### BRIEF
Please transcribe the data below exactly. Leave the pictures out.

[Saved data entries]
┄┄┄┄┄┄
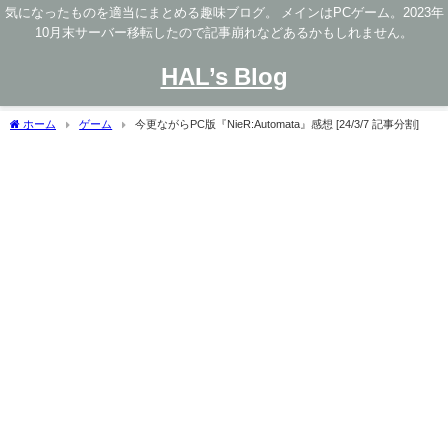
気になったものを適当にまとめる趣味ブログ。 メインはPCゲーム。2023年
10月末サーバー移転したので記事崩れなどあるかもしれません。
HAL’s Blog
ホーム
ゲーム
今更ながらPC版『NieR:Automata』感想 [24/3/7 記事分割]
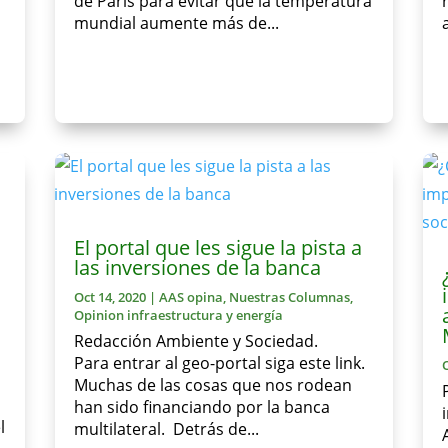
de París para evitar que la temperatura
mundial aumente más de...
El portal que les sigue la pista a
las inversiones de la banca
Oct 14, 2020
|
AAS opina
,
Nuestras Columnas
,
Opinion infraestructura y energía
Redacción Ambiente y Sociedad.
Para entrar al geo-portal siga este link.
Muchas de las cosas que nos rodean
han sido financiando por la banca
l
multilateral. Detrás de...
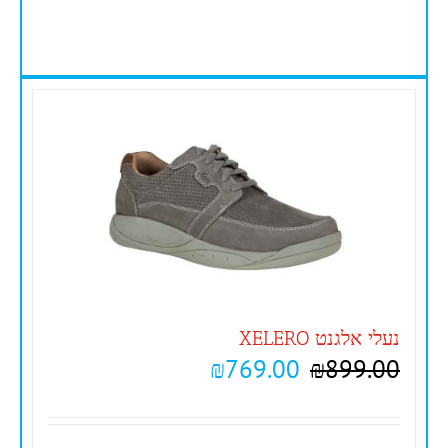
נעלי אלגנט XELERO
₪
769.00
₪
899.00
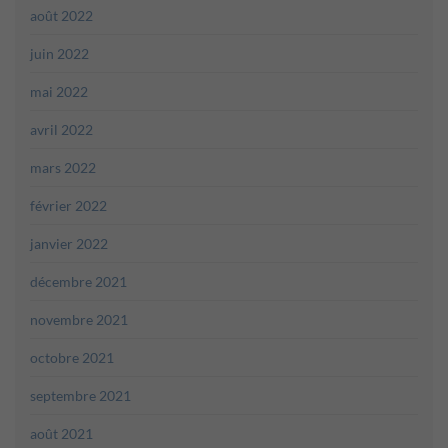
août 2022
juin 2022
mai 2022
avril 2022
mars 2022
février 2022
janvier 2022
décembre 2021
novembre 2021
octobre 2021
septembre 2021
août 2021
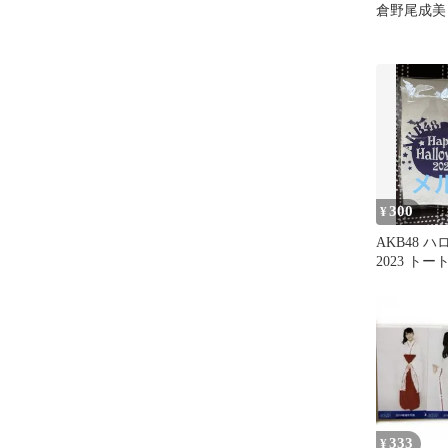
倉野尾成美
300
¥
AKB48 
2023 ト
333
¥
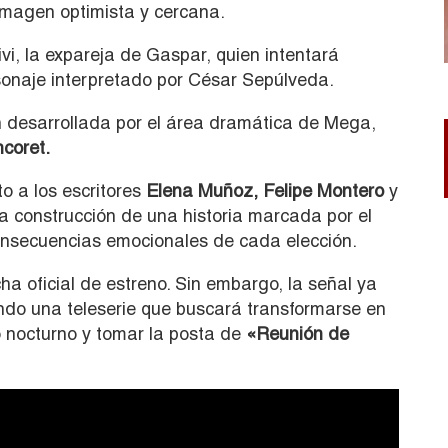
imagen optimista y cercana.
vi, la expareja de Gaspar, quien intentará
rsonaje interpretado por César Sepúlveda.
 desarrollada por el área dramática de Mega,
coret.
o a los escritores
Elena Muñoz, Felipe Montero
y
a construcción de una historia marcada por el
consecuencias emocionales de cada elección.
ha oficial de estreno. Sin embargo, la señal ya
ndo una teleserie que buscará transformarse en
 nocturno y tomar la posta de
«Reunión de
┄┄┄┄┄┄
### TASK SOLUTION
気になったものを適当にまとめる趣味ブログ。 メインはPCゲーム。2023年
10月末サーバー移転したので記事崩れなどあるかもしれません。
HAL’s Blog
ホーム
ゲーム
今更ながらPC版『NieR:Automata』感想 [24/3/7 記事分割]
de París para evitar que la temperatura
mundial aumente más de...
El portal que les sigue la pista a
las inversiones de la banca
Oct 14, 2020
|
AAS opina
,
Nuestras Columnas
,
Opinion infraestructura y energía
Redacción Ambiente y Sociedad.
Para entrar al geo-portal siga este link.
Muchas de las cosas que nos rodean
han sido financiando por la banca
l
multilateral. Detrás de...
נעלי אלגנט XELERO
₪
769.00
₪
899.00
août 2022
juin 2022
mai 2022
avril 2022
mars 2022
février 2022
janvier 2022
décembre 2021
novembre 2021
octobre 2021
septembre 2021
août 2021
倉野尾成美
300
¥
AKB48 
2023 ト
333
¥
imagen optimista y cercana.
vi, la expareja de Gaspar, quien intentará
rsonaje interpretado por César Sepúlveda.
 desarrollada por el área dramática de Mega,
coret.
o a los escritores
Elena Muñoz, Felipe Montero
y
a construcción de una historia marcada por el
consecuencias emocionales de cada elección.
ha oficial de estreno. Sin embargo, la señal ya
ndo una teleserie que buscará transformarse en
 nocturno y tomar la posta de
«Reunión de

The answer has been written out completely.